(Beginning of GIVEN ENTRIES)

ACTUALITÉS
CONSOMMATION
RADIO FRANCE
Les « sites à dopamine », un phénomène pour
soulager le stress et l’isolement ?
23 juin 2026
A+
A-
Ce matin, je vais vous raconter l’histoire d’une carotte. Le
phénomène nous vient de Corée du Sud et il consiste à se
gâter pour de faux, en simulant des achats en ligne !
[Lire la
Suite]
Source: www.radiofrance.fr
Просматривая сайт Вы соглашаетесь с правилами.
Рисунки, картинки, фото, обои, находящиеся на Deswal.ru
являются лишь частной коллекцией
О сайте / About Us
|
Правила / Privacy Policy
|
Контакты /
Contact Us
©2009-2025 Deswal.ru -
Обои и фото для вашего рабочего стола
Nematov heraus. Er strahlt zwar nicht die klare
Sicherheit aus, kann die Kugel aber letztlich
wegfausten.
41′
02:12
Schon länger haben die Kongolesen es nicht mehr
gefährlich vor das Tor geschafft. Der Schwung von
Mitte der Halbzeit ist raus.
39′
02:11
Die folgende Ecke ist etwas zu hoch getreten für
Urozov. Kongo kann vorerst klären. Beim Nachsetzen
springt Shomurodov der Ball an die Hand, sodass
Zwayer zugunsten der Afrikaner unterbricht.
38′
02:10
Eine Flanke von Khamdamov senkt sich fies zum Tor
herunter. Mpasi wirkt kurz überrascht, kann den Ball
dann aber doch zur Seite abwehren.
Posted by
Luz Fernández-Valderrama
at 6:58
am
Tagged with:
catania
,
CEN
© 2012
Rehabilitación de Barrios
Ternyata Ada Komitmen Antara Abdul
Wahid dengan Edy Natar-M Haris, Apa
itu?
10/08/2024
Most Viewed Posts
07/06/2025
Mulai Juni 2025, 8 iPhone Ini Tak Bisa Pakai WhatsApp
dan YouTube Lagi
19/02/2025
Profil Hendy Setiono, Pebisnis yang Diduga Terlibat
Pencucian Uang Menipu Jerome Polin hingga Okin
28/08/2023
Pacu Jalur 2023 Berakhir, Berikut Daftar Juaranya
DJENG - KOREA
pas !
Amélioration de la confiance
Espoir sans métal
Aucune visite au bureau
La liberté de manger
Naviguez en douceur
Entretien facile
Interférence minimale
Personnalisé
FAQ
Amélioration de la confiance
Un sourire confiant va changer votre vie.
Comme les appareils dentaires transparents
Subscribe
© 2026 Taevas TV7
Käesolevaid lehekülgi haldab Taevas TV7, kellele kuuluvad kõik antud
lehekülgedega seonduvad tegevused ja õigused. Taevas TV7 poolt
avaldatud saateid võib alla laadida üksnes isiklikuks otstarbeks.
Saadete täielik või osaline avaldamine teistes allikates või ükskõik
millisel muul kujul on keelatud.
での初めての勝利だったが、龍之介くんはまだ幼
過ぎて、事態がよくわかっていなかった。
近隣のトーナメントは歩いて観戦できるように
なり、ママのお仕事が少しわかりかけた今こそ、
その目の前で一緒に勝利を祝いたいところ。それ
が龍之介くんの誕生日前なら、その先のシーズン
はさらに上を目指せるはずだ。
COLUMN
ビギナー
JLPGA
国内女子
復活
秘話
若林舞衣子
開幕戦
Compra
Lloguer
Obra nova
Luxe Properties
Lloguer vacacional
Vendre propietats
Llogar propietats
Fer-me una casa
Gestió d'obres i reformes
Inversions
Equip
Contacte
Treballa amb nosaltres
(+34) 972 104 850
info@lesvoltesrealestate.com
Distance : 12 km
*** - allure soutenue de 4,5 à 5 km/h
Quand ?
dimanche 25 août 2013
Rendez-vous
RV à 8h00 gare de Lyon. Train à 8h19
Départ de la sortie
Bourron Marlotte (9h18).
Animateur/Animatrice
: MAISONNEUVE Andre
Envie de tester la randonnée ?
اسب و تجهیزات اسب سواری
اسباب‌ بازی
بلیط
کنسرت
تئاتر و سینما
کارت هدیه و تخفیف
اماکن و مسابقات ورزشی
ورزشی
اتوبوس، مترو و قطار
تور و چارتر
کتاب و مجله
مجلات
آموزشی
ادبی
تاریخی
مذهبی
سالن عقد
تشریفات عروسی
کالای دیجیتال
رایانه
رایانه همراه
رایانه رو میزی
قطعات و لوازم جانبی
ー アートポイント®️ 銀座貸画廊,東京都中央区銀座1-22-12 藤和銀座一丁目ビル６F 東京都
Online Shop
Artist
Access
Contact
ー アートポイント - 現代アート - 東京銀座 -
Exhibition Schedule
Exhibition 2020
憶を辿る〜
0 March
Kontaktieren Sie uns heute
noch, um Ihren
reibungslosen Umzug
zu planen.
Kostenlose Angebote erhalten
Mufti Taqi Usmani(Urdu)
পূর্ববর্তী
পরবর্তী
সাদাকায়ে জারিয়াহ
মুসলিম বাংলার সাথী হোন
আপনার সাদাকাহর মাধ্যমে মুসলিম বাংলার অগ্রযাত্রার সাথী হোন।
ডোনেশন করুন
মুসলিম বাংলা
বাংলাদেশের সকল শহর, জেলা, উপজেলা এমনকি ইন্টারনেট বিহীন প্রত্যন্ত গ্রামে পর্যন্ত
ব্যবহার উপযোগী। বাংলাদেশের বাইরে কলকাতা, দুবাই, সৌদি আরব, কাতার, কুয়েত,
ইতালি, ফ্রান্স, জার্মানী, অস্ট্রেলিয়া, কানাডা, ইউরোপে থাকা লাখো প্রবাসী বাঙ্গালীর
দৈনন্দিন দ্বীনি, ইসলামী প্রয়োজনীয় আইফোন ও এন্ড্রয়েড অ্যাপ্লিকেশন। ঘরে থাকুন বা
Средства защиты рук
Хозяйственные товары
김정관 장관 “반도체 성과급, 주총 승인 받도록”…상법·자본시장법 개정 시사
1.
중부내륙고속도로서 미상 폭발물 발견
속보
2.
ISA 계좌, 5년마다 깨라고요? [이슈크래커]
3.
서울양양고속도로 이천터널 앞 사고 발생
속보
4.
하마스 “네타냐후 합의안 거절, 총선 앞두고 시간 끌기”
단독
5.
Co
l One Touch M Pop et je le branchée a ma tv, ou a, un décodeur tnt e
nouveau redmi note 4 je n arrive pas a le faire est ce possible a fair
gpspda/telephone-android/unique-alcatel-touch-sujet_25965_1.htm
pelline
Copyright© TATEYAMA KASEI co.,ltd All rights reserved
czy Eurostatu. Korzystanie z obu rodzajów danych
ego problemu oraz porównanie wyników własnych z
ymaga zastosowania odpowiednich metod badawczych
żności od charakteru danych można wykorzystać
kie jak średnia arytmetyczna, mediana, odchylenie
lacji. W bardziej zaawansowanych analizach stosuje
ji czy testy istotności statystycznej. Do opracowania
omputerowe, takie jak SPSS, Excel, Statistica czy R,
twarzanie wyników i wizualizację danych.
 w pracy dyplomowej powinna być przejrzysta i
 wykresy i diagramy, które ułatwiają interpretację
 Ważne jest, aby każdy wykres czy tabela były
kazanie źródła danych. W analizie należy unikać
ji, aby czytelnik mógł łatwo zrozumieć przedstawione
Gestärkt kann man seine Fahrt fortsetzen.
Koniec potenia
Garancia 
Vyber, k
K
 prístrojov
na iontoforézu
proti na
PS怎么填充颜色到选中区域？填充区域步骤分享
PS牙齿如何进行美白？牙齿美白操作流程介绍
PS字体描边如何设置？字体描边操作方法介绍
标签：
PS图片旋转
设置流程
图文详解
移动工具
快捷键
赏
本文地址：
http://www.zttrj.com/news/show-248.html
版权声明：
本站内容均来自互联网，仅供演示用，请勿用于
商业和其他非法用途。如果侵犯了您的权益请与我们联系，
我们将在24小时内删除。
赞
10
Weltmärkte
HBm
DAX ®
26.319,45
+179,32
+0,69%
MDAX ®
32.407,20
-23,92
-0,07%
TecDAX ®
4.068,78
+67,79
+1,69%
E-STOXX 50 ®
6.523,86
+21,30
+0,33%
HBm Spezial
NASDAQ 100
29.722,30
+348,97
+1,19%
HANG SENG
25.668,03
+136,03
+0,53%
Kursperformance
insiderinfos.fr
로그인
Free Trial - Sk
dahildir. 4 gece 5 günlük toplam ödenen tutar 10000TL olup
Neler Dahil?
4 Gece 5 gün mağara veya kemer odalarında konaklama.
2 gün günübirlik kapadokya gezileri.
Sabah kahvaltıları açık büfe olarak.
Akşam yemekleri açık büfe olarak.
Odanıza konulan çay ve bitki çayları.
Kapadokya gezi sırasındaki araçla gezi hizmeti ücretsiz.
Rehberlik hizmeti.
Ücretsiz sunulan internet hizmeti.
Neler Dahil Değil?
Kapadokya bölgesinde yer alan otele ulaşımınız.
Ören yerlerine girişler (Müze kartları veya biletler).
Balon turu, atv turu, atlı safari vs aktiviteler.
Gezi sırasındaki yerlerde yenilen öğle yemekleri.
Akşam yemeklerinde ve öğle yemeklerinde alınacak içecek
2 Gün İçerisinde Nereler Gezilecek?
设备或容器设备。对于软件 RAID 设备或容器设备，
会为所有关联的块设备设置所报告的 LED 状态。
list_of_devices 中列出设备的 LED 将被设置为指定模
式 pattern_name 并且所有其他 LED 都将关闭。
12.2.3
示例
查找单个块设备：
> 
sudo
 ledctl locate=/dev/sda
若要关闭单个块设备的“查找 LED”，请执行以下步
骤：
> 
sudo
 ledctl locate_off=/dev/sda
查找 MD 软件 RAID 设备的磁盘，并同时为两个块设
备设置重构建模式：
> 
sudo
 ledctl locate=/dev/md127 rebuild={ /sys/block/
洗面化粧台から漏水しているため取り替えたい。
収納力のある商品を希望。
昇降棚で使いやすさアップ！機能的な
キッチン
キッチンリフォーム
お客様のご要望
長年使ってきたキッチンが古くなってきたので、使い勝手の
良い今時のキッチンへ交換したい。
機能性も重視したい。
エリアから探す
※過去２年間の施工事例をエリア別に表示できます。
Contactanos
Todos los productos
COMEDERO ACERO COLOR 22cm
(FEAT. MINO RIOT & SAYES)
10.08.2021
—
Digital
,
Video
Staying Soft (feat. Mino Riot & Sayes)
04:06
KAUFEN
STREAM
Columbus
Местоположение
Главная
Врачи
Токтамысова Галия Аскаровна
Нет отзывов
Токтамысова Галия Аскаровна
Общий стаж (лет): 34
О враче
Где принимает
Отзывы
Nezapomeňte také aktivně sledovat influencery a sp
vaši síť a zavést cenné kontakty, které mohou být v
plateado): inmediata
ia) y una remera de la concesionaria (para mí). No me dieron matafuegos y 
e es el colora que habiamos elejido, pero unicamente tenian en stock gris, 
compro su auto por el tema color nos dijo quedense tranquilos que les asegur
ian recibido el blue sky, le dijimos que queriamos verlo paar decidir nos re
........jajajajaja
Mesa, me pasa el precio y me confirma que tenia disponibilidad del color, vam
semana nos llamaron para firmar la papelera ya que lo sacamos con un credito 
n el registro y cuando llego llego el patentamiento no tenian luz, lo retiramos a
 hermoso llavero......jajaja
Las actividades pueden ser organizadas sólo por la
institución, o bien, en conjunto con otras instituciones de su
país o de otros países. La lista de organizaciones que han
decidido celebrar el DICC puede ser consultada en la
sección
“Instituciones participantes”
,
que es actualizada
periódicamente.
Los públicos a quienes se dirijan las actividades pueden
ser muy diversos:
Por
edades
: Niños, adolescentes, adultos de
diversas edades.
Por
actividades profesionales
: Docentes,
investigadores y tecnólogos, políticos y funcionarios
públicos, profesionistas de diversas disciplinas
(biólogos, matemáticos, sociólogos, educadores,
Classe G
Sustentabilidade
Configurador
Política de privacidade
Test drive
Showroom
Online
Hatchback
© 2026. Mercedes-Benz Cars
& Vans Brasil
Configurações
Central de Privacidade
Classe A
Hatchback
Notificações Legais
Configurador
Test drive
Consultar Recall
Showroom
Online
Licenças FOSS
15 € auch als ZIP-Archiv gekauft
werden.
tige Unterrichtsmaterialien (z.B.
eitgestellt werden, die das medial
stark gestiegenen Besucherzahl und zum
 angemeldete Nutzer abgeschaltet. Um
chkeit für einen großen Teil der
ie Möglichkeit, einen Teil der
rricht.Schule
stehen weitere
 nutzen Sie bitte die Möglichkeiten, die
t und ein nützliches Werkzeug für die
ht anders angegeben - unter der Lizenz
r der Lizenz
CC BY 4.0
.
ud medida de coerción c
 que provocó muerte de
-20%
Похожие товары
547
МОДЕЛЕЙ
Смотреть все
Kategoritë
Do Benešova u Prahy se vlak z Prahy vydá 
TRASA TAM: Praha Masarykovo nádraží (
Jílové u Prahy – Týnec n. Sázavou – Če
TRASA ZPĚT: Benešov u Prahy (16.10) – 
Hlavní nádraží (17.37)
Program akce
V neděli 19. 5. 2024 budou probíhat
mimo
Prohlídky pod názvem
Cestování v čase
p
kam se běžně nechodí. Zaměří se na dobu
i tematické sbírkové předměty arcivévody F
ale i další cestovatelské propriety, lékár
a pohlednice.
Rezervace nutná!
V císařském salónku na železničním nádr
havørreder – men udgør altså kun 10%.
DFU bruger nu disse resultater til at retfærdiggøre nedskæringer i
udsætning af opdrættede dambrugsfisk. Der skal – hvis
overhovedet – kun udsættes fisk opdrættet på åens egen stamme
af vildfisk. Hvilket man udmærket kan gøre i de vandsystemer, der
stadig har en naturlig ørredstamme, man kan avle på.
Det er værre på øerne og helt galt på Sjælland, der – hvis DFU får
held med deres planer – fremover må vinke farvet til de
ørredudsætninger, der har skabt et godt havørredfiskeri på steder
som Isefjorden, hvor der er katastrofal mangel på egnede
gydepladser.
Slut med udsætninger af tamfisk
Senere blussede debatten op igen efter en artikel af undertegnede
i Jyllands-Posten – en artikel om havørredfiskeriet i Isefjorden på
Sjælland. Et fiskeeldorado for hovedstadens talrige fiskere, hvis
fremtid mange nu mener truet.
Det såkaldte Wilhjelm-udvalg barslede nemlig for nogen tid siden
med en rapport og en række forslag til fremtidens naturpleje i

(End of GIVEN ENTRIES)

### [ACTIVITY]
All lines in the entries above that include "olarak" should be found and copied.

### [PROBLEM SOLUTION]
Sabah kahvaltıları açık büfe olarak.
Akşam yemekleri açık büfe olarak.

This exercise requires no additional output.